Will the hon. Gentleman apply the same test to the current administrative working of the new 1930 Act?

Mr. WESTWOOD

That question will be more appropriately put after our Slum Clearance Act has been in operation for two or three years, and, when that question is put to us, I feel sure that, on the tenders approved then and now, we shall be prepared to accept the challenge and prove that our Act is operating better already than this particular Act operated until we were responsible for its administration. [Interruption.] We shall not admit any crabbing of this particular Act—

Earl WINTERTON

I referred to the Minister of Health.

Mr. WESTWOOD

I am speaking of Scotland at the moment. Scotland has already demonstrated that it has taken better advantage of this Act than England, and we shall continue to get every house that requires improving improved, if we can get the assistance of the local administrative bodies to carry through that work.

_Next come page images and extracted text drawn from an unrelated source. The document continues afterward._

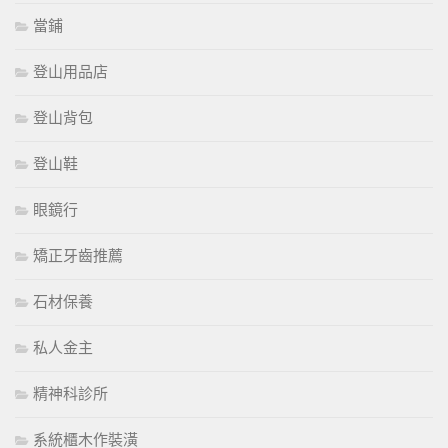
當鋪
登山用品店
登山背包
登山鞋
眼鏡行
矯正牙齒推薦
石材保養
私人金主
精神科診所
系統櫃木作裝潢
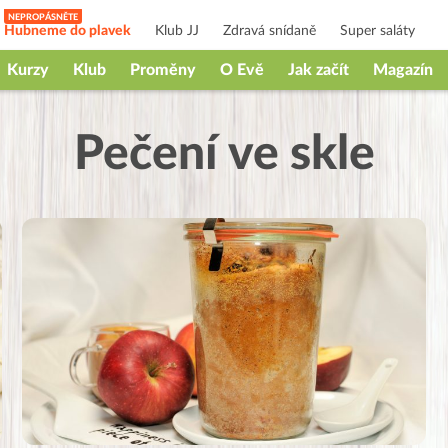
Hubneme do plavek
Klub JJ
Zdravá snídaně
Super saláty
Kurzy
Klub
Proměny
O Evě
Jak začít
Magazín
Pečení ve skle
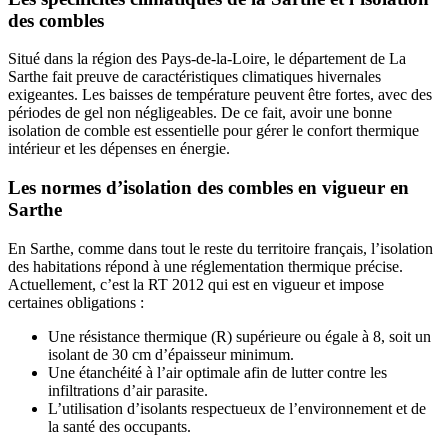
des combles
Situé dans la région des Pays-de-la-Loire, le département de La
Sarthe fait preuve de caractéristiques climatiques hivernales
exigeantes. Les baisses de température peuvent être fortes, avec des
périodes de gel non négligeables. De ce fait, avoir une bonne
isolation de comble est essentielle pour gérer le confort thermique
intérieur et les dépenses en énergie.
Les normes d’isolation des combles en vigueur en
Sarthe
En Sarthe, comme dans tout le reste du territoire français, l’isolation
des habitations répond à une réglementation thermique précise.
Actuellement, c’est la RT 2012 qui est en vigueur et impose
certaines obligations :
Une résistance thermique (R) supérieure ou égale à 8, soit un
isolant de 30 cm d’épaisseur minimum.
Une étanchéité à l’air optimale afin de lutter contre les
infiltrations d’air parasite.
L’utilisation d’isolants respectueux de l’environnement et de
la santé des occupants.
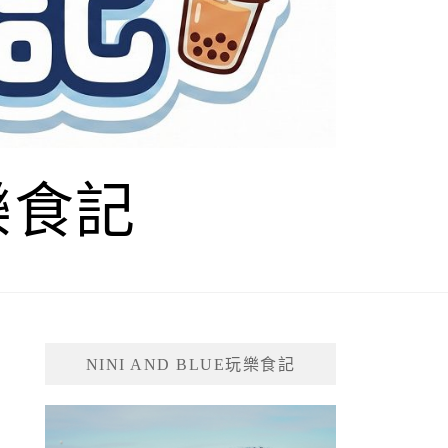
玩樂食記
NINI AND BLUE玩樂食記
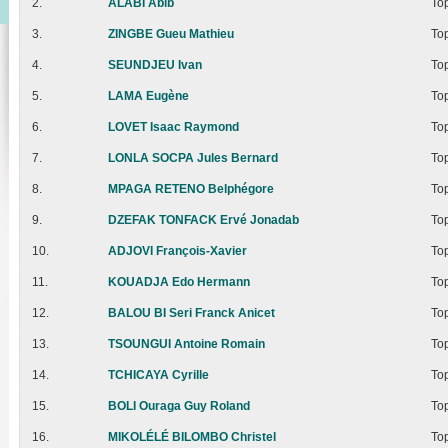
2.
ALABI Abib
To
3.
ZINGBE Gueu Mathieu
To
4.
SEUNDJEU Ivan
To
5.
LAMA Eugène
To
6.
LOVET Isaac Raymond
To
7.
LONLA SOCPA Jules Bernard
To
8.
MPAGA RETENO Belphégore
To
9.
DZEFAK TONFACK Ervé Jonadab
To
10.
ADJOVI François-Xavier
To
11.
KOUADJA Edo Hermann
To
12.
BALOU BI Seri Franck Anicet
To
13.
TSOUNGUI Antoine Romain
To
14.
TCHICAYA Cyrille
To
15.
BOLI Ouraga Guy Roland
To
16.
MIKOLÉLÉ BILOMBO Christel
To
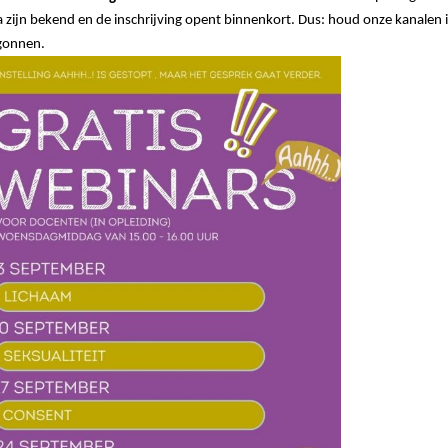
 zijn bekend en de inschrijving opent binnenkort. Dus: houd onze kanalen i
gonnen.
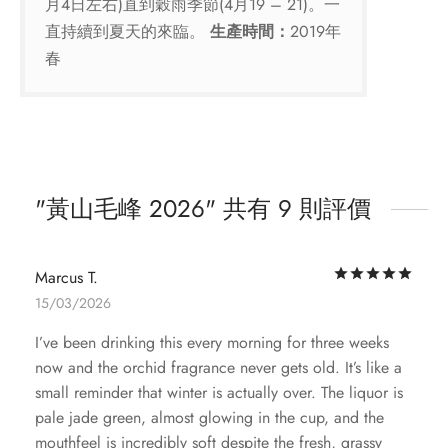
月4日左右)直到穀雨季節(4月19 – 21)。一
直持續到夏天的來臨。
生產時間：
2019年
春
黃山毛峰 2026
共有 9 則評價
評
Marcus T.
15/03/2026
I’ve been drinking this every morning for three weeks
now and the orchid fragrance never gets old. It’s like a
small reminder that winter is actually over. The liquor is
pale jade green, almost glowing in the cup, and the
mouthfeel is incredibly soft despite the fresh, grassy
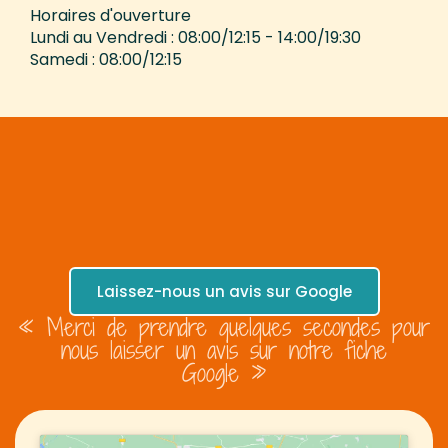
Horaires d'ouverture
Lundi au Vendredi : 08:00/12:15 - 14:00/19:30
Samedi : 08:00/12:15
Laissez-nous un avis sur Google
« Merci de prendre quelques secondes pour
nous laisser un avis sur notre fiche
Google »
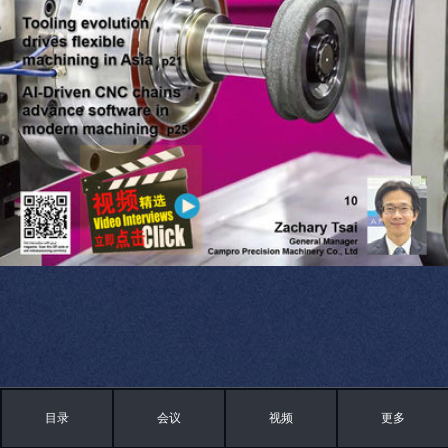
目录
会议
视频
更多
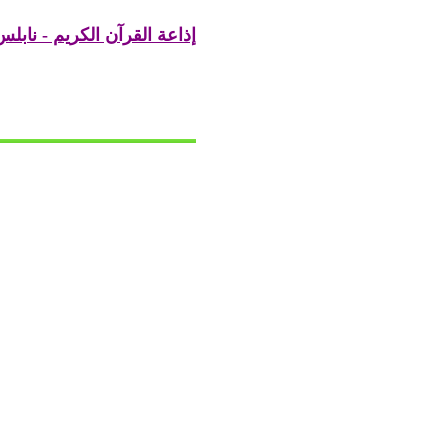
إذاعة القرآن الكريم - نابل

A question was put as to why this Act is to be extended for five years. I think the answer is obvious. The difficulty that has been found with housing, particularly on the financial side, has been in connection with the two-yearly review of the financial arrangements. Every two years there has to be a review of the financial arrangements associated with these Acts. As a result of these difficulties, we, in our Slum Clearance Act, made the period of review three years instead of two. No sooner do you get an impetus for building on the part of local authorities than you have a slackening up, because they are not sure of the financial arrangements for future years, and that has been one of our difficulties in connection with the housing push at the present time. The object of extending this Act for five years is to keep going the good work which we have already seen started in Scotland. We do not want it stopped. We want authorities who have been taking advantage of it to take still further advantage of it, and we want those authorities that have been negligent in dealing with disreputable houses in their districts, which by some expenditure of public and private money could be made habitable, to get that work done.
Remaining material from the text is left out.